- _Given data_

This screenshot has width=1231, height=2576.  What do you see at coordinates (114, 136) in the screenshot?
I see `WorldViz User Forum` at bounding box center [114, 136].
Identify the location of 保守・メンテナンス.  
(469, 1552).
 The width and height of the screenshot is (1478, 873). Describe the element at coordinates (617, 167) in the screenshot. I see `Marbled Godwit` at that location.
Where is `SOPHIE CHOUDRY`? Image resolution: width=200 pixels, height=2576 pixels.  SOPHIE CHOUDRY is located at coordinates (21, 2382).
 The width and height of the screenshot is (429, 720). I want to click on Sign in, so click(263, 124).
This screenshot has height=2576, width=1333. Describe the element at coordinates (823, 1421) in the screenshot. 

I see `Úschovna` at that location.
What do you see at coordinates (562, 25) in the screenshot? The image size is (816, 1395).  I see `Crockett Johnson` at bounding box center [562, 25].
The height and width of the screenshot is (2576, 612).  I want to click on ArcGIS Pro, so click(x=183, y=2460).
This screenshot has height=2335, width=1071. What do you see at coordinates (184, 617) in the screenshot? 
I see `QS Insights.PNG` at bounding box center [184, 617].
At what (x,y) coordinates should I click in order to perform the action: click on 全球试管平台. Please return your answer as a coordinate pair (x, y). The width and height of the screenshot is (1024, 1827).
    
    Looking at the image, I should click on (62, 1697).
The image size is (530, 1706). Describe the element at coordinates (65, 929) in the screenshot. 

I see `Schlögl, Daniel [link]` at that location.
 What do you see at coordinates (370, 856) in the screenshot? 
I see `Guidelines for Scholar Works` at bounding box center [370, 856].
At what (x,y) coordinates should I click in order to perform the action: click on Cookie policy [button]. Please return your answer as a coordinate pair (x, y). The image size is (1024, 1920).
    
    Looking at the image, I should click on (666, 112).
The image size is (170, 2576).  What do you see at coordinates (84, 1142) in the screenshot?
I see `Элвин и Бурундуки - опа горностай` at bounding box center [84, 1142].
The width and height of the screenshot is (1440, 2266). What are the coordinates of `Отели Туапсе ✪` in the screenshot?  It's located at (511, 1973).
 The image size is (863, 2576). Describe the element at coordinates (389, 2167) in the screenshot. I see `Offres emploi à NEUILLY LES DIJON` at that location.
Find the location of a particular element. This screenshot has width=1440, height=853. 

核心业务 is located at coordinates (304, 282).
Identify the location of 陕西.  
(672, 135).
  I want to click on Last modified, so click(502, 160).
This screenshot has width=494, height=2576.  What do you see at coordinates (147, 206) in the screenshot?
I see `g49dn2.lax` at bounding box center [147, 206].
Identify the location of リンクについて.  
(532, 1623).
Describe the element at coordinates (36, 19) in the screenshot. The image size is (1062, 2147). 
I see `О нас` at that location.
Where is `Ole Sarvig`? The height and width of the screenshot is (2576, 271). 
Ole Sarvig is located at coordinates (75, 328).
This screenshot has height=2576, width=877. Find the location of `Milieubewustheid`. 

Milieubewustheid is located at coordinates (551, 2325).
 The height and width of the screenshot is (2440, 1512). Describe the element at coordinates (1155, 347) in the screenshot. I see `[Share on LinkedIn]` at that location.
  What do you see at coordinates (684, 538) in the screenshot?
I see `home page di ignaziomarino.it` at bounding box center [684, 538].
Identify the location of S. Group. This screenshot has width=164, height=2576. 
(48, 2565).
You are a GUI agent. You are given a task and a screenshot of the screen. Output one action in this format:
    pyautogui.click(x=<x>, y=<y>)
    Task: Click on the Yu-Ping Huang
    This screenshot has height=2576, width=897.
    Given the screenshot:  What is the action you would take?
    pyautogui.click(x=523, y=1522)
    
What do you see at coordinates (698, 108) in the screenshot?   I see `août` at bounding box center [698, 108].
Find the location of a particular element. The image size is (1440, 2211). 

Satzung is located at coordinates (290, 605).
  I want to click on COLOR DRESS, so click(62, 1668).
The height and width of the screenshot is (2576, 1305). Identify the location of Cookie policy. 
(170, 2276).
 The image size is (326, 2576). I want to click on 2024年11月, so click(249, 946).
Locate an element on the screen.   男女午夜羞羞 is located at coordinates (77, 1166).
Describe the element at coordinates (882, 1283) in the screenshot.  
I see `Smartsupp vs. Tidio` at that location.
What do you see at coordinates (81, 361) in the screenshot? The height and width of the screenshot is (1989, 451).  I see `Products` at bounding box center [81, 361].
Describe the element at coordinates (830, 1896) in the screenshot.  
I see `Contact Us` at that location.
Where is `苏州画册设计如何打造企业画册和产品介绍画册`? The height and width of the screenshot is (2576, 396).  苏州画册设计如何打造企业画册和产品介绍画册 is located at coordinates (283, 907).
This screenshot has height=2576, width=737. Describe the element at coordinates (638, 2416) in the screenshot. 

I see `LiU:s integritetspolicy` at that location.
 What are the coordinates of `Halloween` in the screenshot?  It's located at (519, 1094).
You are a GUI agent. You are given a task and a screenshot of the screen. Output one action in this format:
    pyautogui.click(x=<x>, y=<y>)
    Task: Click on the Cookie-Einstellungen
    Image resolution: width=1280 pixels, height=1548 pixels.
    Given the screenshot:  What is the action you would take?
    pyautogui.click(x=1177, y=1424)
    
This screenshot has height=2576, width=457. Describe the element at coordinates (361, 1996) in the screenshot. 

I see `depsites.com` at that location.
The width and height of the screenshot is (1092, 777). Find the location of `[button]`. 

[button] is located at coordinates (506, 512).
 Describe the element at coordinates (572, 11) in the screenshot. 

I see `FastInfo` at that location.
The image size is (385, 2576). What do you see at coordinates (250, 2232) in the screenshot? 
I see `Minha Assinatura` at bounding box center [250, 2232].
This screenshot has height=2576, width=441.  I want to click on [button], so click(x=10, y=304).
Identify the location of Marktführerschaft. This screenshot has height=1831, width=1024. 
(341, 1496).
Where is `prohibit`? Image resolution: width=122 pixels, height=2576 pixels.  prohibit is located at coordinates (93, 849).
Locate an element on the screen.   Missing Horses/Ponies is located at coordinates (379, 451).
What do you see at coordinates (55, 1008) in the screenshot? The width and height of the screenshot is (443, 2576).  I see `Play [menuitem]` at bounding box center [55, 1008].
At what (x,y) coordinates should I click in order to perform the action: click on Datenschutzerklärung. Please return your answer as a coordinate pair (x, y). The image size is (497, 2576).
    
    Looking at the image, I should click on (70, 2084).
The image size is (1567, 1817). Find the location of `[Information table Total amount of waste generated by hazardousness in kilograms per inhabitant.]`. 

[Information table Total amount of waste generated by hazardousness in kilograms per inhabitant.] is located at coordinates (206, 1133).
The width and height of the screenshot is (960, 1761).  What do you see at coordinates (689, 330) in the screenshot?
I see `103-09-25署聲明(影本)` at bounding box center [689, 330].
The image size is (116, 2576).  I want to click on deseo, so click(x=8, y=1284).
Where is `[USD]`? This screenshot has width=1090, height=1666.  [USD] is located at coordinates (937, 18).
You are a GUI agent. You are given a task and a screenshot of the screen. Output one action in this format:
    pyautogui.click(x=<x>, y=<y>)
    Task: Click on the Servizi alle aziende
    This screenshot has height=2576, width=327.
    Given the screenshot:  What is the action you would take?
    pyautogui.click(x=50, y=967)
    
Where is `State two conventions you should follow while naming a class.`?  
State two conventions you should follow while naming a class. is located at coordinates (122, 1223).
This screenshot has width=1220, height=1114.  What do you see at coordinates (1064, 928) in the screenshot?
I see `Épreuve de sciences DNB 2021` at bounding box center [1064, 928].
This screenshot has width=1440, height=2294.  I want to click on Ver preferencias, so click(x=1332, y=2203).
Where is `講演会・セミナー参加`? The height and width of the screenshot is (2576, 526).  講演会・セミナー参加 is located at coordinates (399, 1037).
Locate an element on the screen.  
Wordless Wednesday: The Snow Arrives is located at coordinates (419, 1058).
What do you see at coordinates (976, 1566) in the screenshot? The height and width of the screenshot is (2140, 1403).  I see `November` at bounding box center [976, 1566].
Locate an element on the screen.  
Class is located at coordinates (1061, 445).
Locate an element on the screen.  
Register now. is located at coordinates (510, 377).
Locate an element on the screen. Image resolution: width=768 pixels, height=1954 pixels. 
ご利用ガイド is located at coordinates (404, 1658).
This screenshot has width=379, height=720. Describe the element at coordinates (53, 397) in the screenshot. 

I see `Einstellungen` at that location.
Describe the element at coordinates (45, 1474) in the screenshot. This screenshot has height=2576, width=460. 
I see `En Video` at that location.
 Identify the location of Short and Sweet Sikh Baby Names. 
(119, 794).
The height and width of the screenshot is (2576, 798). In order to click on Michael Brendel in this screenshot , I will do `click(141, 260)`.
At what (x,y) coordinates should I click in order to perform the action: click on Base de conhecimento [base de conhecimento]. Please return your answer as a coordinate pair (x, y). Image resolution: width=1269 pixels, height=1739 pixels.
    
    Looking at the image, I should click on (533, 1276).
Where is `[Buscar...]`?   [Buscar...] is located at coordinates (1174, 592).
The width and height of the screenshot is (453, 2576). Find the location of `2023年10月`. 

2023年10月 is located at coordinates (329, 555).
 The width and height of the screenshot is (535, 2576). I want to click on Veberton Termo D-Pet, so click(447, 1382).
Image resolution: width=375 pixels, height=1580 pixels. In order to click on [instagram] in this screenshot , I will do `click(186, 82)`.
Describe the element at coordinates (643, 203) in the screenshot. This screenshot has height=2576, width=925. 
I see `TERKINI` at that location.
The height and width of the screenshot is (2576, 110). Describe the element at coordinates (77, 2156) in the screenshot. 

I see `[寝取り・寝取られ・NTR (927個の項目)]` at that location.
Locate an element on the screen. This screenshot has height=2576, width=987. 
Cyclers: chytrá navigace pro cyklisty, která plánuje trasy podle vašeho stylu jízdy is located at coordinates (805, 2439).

- _Prompt_
Only the lines that hold the word "will" are wanted; each should be pulled from the records.

- _Response area_
The height and width of the screenshot is (2576, 798). In order to click on Michael Brendel in this screenshot , I will do `click(141, 260)`.
Image resolution: width=375 pixels, height=1580 pixels. In order to click on [instagram] in this screenshot , I will do `click(186, 82)`.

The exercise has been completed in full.